The truth is that the Turkey of today is comparatively speaking, within the region, quite a forward looking and moderate regime trying to cope with some really serious complexities in their geopolitical situation. So it is a little hard to understand why they would expend so much energy on the denial of history. There could be a consistency of sorts in the long run though. If they succeed in their denial, then a future "solution" of the Kurdish "problem" becomes... more feasible.

The aftermath of the Rwandan tragedy showed everybody who is interested in genocide as an instrument of policy, much more recently, that it is still possible to kill millions of people at a rate of perhaps 10,000 per day for many months, with hardly a ripple of practical response from the world at large. Apparently it was just an outpouring of Rwandan national spirit.

And after it was over, because there had to be some healing, almost none of the actual participants were actually tried or punished. It was more important to "put it all behind us." It doesn't appear to be all behind us. I think there will be a lot more ahead of us. I think it's going to keep going on continuously.

Currently, genocidal incidents are going on in so many different places in the world it is hard to accurately enumerate them. And here I am, a bit like an Ottoman Empire soldier, saying "No, you can't close your eyes. You have to see this! Open your eyes!"

But history is not entirely cyclic. If we start paying attention, we really do often learn from our mistakes. One of the ways history is not repeating itself is in the information explosion. There have been many slaughters in the world throughout history. We know of a fraction of them.

But at the same time, many more of us do know of them, and we have available many more of the real details of what went on, with something approaching forensic precision. It is just so appalling that one can hardly contain it.

But we must face it. and we must continue to be vigilant for the signs that the horrors will again erupt, and may well do so in our own towns and villages.We all tend to look at the governments, as somehow quite central either in fomenting genocides, or in tacitly allowing them by inaction.

But each citizen bears some responsibility. That is where to start. It needs to be socially acceptable to deal with the subject. And each culture needs to realize that the roots of the problem are not far beneath their own social soil.
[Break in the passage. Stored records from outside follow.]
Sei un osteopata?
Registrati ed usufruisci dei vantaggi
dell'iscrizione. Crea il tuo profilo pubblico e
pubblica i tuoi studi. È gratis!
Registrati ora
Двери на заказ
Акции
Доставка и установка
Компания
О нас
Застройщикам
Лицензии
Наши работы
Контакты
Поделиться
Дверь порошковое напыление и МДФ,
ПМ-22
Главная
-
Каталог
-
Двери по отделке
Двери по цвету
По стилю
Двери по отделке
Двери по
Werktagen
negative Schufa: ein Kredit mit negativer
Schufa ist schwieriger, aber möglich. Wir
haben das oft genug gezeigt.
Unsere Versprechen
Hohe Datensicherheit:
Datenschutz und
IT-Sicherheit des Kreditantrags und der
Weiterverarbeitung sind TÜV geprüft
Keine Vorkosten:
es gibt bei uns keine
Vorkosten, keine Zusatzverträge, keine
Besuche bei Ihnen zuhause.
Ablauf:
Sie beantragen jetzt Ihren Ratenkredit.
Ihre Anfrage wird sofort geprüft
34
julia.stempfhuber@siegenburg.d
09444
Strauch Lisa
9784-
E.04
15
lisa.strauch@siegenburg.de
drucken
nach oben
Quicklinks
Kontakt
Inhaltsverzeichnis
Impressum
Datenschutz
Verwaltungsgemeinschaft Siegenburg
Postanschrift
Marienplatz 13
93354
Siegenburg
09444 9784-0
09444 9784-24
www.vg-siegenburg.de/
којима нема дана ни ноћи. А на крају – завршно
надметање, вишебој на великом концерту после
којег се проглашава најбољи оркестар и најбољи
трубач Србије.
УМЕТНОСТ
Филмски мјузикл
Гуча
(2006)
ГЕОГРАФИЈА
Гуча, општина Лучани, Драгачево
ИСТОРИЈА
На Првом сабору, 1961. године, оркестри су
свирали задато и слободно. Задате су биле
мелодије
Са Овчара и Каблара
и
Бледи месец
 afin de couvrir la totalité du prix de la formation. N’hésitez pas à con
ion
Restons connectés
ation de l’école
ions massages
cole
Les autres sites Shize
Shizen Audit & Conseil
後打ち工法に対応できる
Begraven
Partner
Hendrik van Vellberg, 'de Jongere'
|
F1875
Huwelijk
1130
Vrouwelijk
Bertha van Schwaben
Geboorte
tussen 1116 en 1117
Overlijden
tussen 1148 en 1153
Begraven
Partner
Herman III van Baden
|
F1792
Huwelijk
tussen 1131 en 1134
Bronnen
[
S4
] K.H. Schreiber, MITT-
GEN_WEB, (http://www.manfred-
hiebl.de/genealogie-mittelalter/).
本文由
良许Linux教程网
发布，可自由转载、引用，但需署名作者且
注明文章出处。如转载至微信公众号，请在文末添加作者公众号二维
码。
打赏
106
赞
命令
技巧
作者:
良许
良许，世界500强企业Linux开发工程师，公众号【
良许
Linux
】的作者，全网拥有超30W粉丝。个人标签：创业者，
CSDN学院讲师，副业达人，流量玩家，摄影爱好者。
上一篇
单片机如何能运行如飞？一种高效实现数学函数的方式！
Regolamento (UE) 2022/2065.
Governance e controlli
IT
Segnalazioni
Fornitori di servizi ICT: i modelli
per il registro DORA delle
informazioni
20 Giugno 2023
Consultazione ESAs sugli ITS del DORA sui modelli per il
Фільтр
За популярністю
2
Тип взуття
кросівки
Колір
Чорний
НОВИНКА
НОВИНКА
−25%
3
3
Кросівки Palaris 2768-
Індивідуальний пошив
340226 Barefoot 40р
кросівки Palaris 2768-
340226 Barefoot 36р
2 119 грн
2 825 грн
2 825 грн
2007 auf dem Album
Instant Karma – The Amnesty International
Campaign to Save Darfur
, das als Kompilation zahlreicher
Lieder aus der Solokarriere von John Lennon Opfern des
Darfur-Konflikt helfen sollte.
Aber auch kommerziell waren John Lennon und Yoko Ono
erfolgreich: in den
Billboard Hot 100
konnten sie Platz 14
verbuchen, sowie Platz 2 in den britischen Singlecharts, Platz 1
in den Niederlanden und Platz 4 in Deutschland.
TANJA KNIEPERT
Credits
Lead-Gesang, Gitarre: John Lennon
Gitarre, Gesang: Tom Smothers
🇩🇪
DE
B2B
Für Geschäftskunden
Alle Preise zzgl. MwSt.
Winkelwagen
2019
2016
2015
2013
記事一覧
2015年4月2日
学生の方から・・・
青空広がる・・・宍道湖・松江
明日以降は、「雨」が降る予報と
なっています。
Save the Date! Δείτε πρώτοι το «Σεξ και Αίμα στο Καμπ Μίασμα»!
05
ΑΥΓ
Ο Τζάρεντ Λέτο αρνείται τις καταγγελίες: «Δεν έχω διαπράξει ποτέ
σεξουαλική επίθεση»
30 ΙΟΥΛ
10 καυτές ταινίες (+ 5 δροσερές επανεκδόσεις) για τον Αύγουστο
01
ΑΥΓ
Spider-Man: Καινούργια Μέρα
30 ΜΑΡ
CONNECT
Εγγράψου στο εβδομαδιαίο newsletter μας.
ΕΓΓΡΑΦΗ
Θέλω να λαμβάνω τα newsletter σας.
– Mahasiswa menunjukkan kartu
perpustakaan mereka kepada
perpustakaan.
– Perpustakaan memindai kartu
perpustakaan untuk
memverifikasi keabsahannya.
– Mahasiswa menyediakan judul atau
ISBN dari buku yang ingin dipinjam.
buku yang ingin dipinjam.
Regardless of history suggesting that we are powerless to stop these sorts of things, rather than be pessimistic, we need to search for the solutions, not only privately in our hearts and private prejudices, but with one another.

There is no one beyond the reach of a purge. No one. That is the razors edge of reality. First we must really pay attention, to the best of our ability. We must ask the right questions. We need to try to find ways of identifying the various social pressures which build up to the point where one group feels justified to exterminate another.

There is no one cut-and-dried answer. The number of social crises and their severity are increasing, not decreasing, and each has unique characteristics. Even so, we should be looking for the principles. For the things all genocidal hatreds have in common. If we do this we will find the clues which will help us succeed in prevention. If there are no evident pat answers, let us look harder. And let us look within ourselves as well. It is not just "those others" who are doing it. Everyone who ignores it is complicit.

2 comments:

mudcake said...

Cheesecake is a distasteful concoction and an inappropriate draw for serious discussions. Get rid of it if you want participants from many genders.

Anthropositor said...

Hi Mudcake

Yours is the second opinion along these lines.

The picture of the young lady is:
!. Attractive
2. Not scandalous by current Western standards.
3. Wasn't according to the standards of 1920, 1950 or 1970 either.

I can think of a large handful of notable scientists, artists, writers of the highest stature, who have had an eye for feminine beauty.

Tell you what though, dear. If you think up something, a fresh idea that would have the prospect of attracting these serious thinkers better than said lovely girl, then I will consider putting her in a burka, or replacing her with your idea. Convince me.